Yes; in fact, the only bigger shortage in Germany right now is in pathologists.
How will these trends in technology and staffing intersect with other trends in the industry?
There will be a consolidation in the market. If you look at companies like ours, developing together with our customers applications—frankly, we get approached every week by startup companies, and quite frankly, very often, and this is the irony, while every startup wants to make the life of the radiologist easier, often, they introduce more complexity. Colleagues tell me, if something involves one click more, on an app, I won’t do it, I won’t use it. So the best AI is one that is invisible, doing the magic in the background, and making the radiologist’s workflow seamless. And that is where we are headed. There will be a consolidation in the market.
Not every app will turn out to be a great app that really helps the radiologist. And it’s not like I buy three apps and I’m a smart hospital. It’s really a strategy: clinicians, IT staff, technical staff, c-suite, must be committed. You need change agents ready to move towards a new environment. So five years from now, it will be the AI-powered radiologist who is able to digest the incredible amount of data they’re dealing with. The best human brain cannot process this incredible avalanche of data. In fact, 97 percent of all medical data goes directly to the archive and is not looked at once generated. We need the AI to look at patterns in the image. It’s disease prediction: we want to predict the course of disease. Radiomics is another area that will evolve forward [with, according to the American College of Radiology, radiomics referring to the extraction of mineable data from medical imaging… (something that) has been applied within oncology to improve diagnosis, prognostication, and clinical decision support, with the goal of delivering precision medicine]. Five years from now, radiologists will work a little differently, will be empowered, and will be able to generate a report faster and better.

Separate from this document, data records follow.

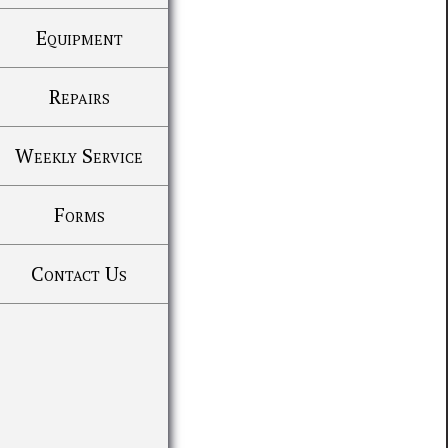
Equipment
Repairs
Weekly Service
Forms
Contact Us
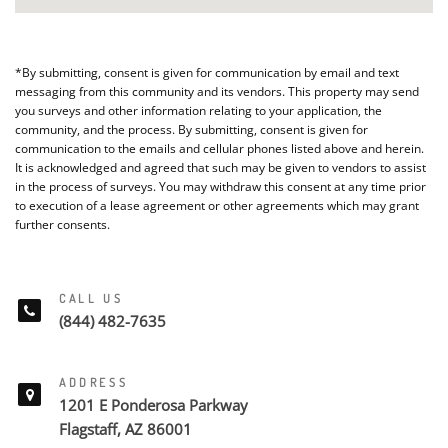
*By submitting, consent is given for communication by email and text
messaging from this community and its vendors. This property may send
you surveys and other information relating to your application, the
community, and the process. By submitting, consent is given for
communication to the emails and cellular phones listed above and herein.
It is acknowledged and agreed that such may be given to vendors to assist
in the process of surveys. You may withdraw this consent at any time prior
to execution of a lease agreement or other agreements which may grant
further consents.
CALL US
(844) 482-7635
ADDRESS
1201 E Ponderosa Parkway
Flagstaff, AZ 86001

And we’ll be able to detect cancer earlier.
What should senior healthcare IT leaders be thinking about all of this right now?
Every radiologist who is particularly smart knows that the health IT guy is my person, and I have to work closely together with him. I’m a radiologist. So the health IT guys have to help me to build a strategy, to decide on platforms. Health IT is an integral part, and every radiologist understands that. We have to leverage them, they’re our friends.